Competition and Regulatory Newsletter: European Commission’s Defence Readiness Omnibus provides insight into its approach to competition rules in the defence sector
12 min read
On 17 June 2025, the European Commission adopted the Defence Readiness Omnibus, a package of measures aimed at establishing a defence-readiness mindset across the EU. In addition to the legislative and non-legislative proposals, the Omnibus includes a communication which sets out the Commission’s proposed approach to competition rules as they relate to the defence sector. Taken together, the proposed measures aim to speed up defence investments to make the EU more responsive to modern day security challenges, and boost Europe’s defence preparedness.
Also in this newsletter
- China’s SAMR conditionally approves Bunge’s acquisition of Viterra with behavioural remedies
- CMA launches consultation on releasing Google from Privacy Sandbox commitments
- Amazon commits to CMA to tackle fake reviews
On 17 June 2025, the European Commission adopted the Defence Readiness Omnibus (the Omnibus), a package of measures aimed at establishing a defence-readiness mindset across the EU. The Omnibus includes a series of legislative and non-legislative proposals, as well as a Commission Communication (the Communication) to the European Parliament and the Council, which includes the Commission’s proposed approach to competition rules as they relate to the defence sector (as explained in more detail below). The proposed measures aim to speed up defence investments to make the EU more responsive to modern day security challenges, and boost Europe’s defence preparedness. The legislative proposals are subject to approval by the European Parliament and the Council.
Background
In the Communication, the Commission posits that Europe has experienced substantial under-investment in defence over the past decades, and faces an “acute and growing threat”. The Communication explains that this threat necessitates a shift towards a defence-readiness mindset, which it defines as “the ability of Member States and Union defence industry to anticipate, prevent and respond to defence-related crises” and which it sees as vital to the pursuit of European independence. The Communication puts forward the Commission’s view that the EU’s current regulatory environment is not fully aligned with the defence readiness mindset, with EU defence chief Andrius Kubilius explaining in his remarks on launching the Omnibus that “defence readiness time also demands different regulations from peace time”.
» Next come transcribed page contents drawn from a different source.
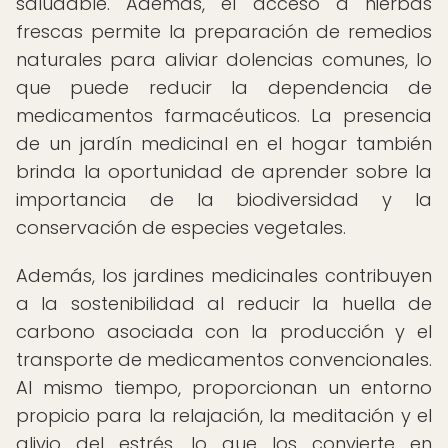
saludable. Además, el acceso a hierbas
frescas permite la preparación de remedios
naturales para aliviar dolencias comunes, lo
que puede reducir la dependencia de
medicamentos farmacéuticos. La presencia
de un jardín medicinal en el hogar también
brinda la oportunidad de aprender sobre la
importancia de la biodiversidad y la
conservación de especies vegetales.
Además, los jardines medicinales contribuyen
a la sostenibilidad al reducir la huella de
carbono asociada con la producción y el
transporte de medicamentos convencionales.
Al mismo tiempo, proporcionan un entorno
propicio para la relajación, la meditación y el
alivio del estrés, lo que los convierte en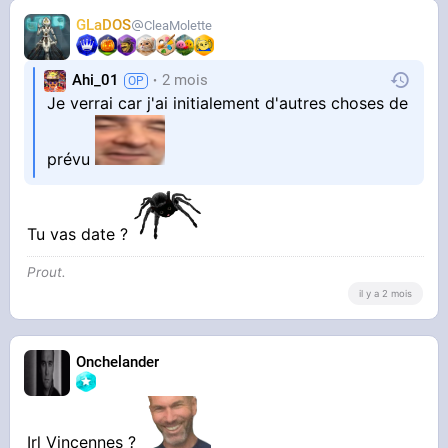
GLaDOS
CleaMolette
Ahi_01
2 mois
Je verrai car j'ai initialement d'autres choses de
prévu
Tu vas date ?
Prout.
il y a 2 mois
Onchelander
Irl Vincennes ?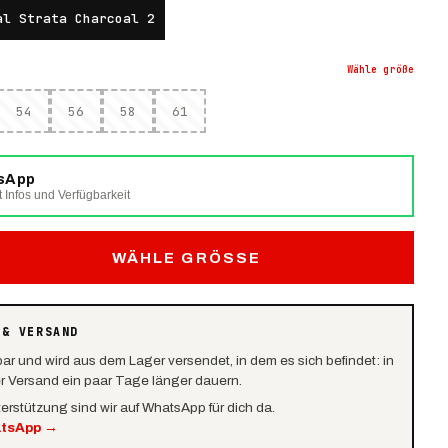
al Strata Charcoal 2
Wähle
größe
54
56
58
61
tsApp
t Infos und Verfügbarkeit
WÄHLE GRÖSSE
 & VERSAND
bar und wird aus dem Lager versendet, in dem es sich befindet: in
er Versand ein paar Tage länger dauern.
terstützung sind wir auf WhatsApp für dich da.
atsApp
→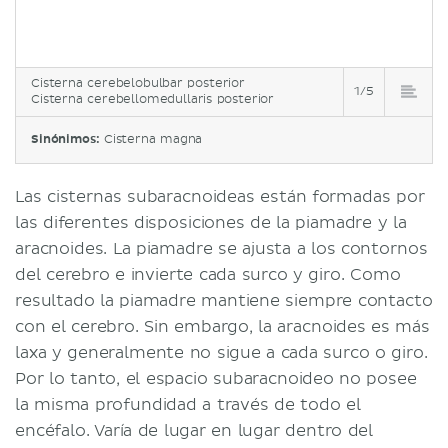
Cisterna cerebelobulbar posterior
1/5
Cisterna cerebellomedullaris posterior
Sinónimos:
Cisterna magna
Las cisternas subaracnoideas están formadas por
las diferentes disposiciones de la piamadre y la
aracnoides. La piamadre se ajusta a los contornos
del cerebro e invierte cada surco y giro. Como
resultado la piamadre mantiene siempre contacto
con el cerebro. Sin embargo, la aracnoides es más
laxa y generalmente no sigue a cada surco o giro.
Por lo tanto, el espacio subaracnoideo no posee
la misma profundidad a través de todo el
encéfalo. Varía de lugar en lugar dentro del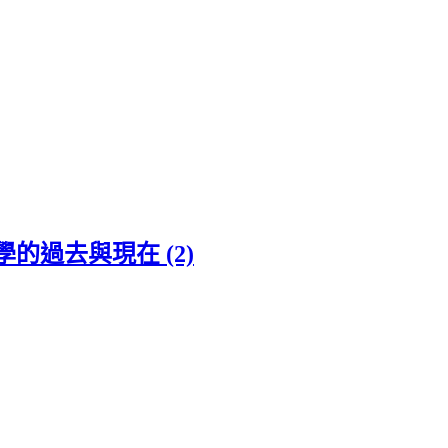
的過去與現在 (2)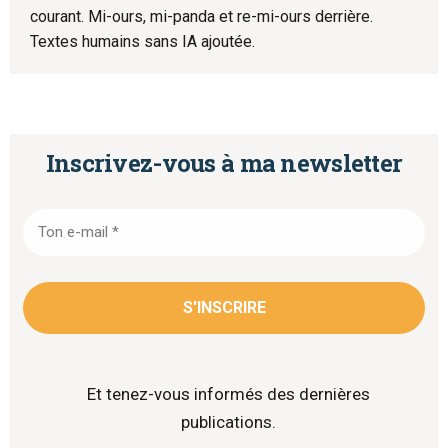
courant. Mi-ours, mi-panda et re-mi-ours derrière.
Textes humains sans IA ajoutée.
Inscrivez-vous à ma newsletter
Et tenez-vous informés des dernières
publications.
The Omnibus builds on the priorities set out in the Commission's White Paper for European Defence-Readiness 2030. Released in March this year, the White Paper presented potential solutions to boost Europe’s security and defence capabilities in the long-term, emphasising EU-wide cooperation and regulatory simplification as key areas of action. The Commission’s proposals in the Omnibus are intended to reduce red tape, provide greater predictability to industry, and make it easier for defence companies to access EU funding. The Commission has stated that these measures complement the targeted amendments presented in April 2025 to existing EU funding programmes, which support more flexible and coordinated investments in Europe's defence technological and industrial base. This is also in addition to the ReArm Europe Plan/Readiness 2030 which enables Member States to raise up to EUR 800 billion in defence spending and includes a EUR 150 billion loan to support investments in missile defence, drones, and cybersecurity.
The Commission’s pledges on competition policy
The Communication includes a section on the EU’s competition rules in which it explains that these rules “should not be an impediment to urgent ramping up of the sector, its contribution to the “defence readiness 2030” objective and Member States’ ability to effectively respond to the challenges of the deteriorating geopolitical environment”. As such, it explains that when enforcing EU competition rules across the whole spectrum of merger control, antitrust, and State aid, the Commission will take into consideration the specific characteristics of the defence industry and its own role in achieving defence readiness – so reflecting Commissioner Kubilius’ remarks that “we want our competition rules to not prevent our defence readiness”.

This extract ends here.